What is needed: Using the listing below, set down each line from the line containing "Technical Specifica" through the line containing "OEM/ODM: Available", both ends included, exactly and with nothing added.

____ Data provided

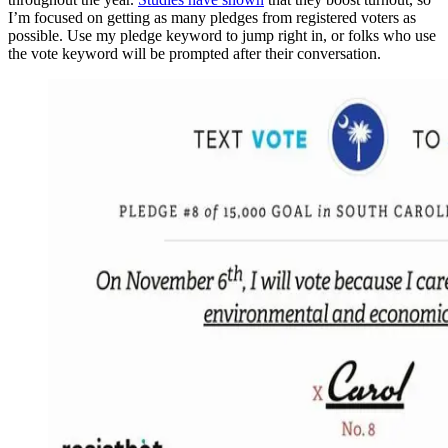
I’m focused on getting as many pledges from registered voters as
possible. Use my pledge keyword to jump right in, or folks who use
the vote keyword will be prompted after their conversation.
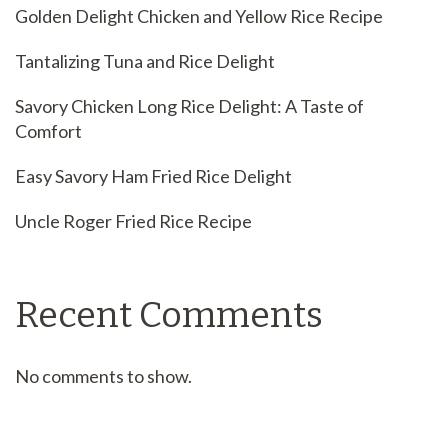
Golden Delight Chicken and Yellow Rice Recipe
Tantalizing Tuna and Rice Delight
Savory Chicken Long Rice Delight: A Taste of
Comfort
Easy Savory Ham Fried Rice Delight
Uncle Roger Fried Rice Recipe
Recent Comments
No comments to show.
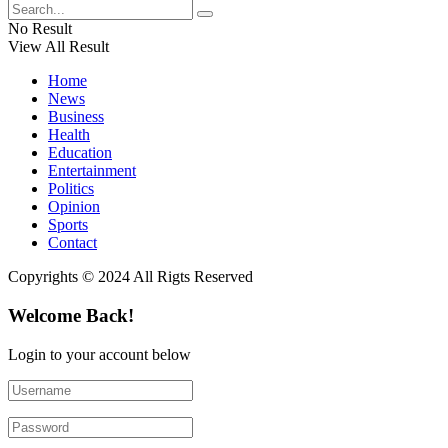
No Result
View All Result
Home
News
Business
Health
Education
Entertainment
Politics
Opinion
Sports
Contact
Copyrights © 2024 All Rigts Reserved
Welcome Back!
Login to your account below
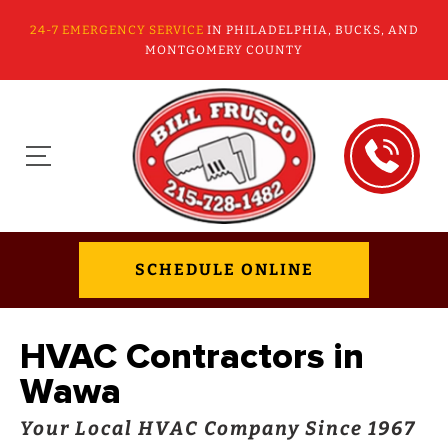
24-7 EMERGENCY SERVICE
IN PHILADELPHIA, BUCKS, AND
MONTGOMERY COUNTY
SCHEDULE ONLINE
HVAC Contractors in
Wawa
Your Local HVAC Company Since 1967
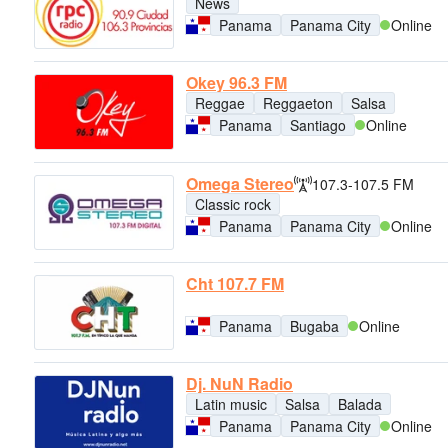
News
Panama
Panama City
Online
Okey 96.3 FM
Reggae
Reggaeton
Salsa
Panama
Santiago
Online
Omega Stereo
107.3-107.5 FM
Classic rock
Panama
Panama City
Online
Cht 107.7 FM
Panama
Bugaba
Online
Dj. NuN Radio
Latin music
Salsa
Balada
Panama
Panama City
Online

________
____ Data provided

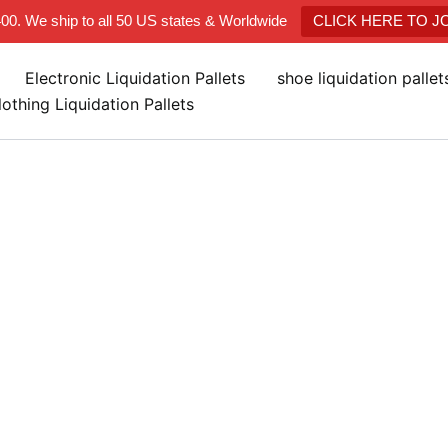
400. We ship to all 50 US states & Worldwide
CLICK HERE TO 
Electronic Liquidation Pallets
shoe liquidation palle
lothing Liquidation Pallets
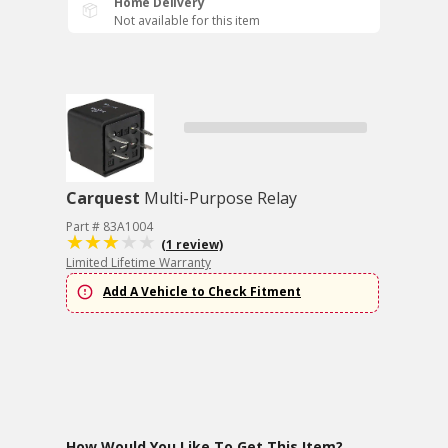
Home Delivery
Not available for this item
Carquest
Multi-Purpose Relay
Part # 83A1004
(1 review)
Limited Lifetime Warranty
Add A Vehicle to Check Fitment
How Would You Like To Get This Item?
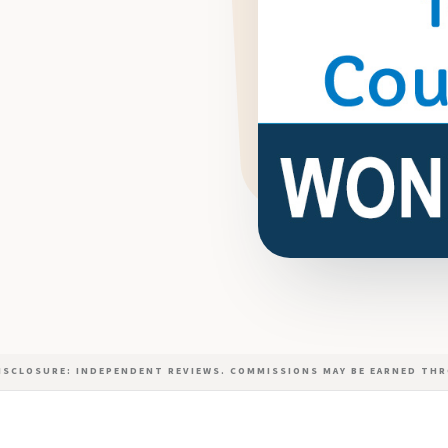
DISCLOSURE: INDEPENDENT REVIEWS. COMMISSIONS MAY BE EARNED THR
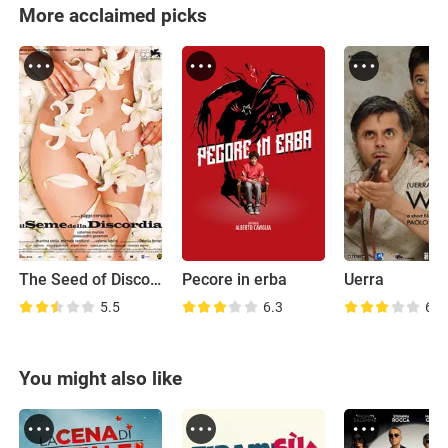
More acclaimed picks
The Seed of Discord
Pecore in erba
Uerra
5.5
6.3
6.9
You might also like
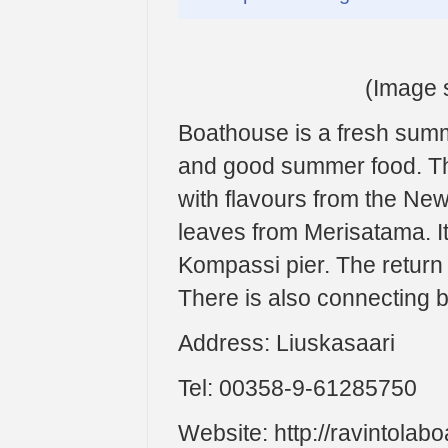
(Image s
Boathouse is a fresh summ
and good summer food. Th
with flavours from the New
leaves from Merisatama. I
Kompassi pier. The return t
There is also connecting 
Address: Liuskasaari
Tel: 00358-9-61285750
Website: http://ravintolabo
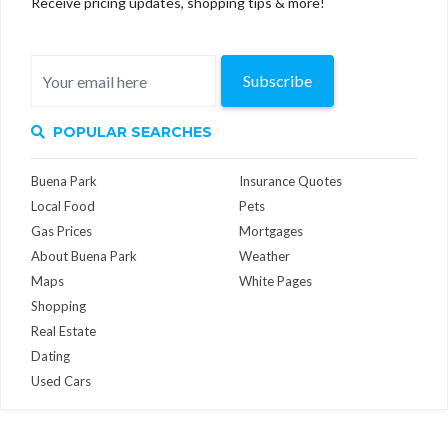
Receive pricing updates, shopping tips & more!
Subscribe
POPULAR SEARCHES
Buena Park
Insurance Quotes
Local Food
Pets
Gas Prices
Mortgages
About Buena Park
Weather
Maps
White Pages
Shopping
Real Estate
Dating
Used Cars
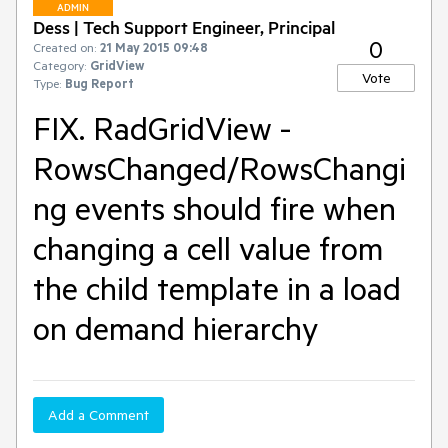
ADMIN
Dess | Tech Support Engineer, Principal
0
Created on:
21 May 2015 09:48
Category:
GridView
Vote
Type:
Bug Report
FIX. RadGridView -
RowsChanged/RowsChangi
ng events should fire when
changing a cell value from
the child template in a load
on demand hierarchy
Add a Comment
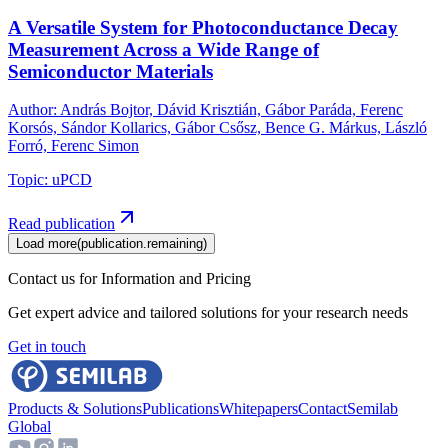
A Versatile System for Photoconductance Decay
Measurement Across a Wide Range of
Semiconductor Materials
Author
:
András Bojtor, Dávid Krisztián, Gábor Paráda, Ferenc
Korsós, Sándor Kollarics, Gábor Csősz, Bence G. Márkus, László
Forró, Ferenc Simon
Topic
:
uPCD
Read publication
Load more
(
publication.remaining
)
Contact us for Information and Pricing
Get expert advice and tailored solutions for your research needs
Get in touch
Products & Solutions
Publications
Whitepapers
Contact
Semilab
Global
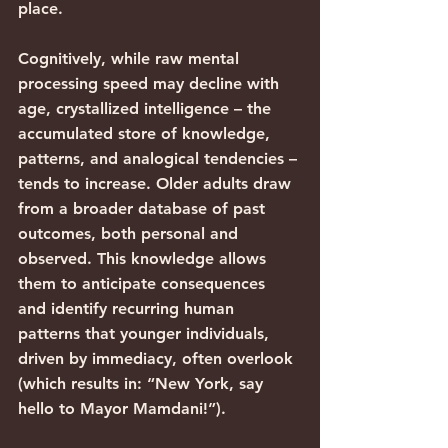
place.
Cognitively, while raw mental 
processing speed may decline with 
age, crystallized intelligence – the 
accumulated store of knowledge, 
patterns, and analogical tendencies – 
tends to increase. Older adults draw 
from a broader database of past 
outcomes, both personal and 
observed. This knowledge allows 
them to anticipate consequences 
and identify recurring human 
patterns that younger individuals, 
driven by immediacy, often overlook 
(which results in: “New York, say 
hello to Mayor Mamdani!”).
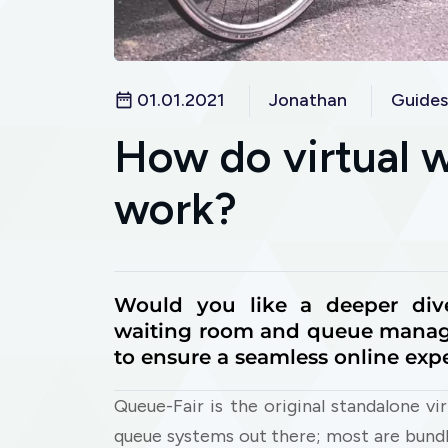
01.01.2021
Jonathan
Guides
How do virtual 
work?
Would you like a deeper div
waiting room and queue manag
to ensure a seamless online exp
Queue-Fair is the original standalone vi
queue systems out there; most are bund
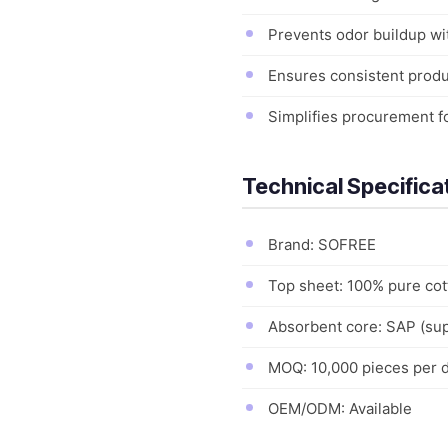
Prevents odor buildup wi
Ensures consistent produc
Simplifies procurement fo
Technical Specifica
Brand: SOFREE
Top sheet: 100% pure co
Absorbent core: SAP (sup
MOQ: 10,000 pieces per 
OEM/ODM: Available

________

Result of the exercise:
Technical Specifica
Brand: SOFREE
Top sheet: 100% pure co
Absorbent core: SAP (sup
MOQ: 10,000 pieces per 
OEM/ODM: Available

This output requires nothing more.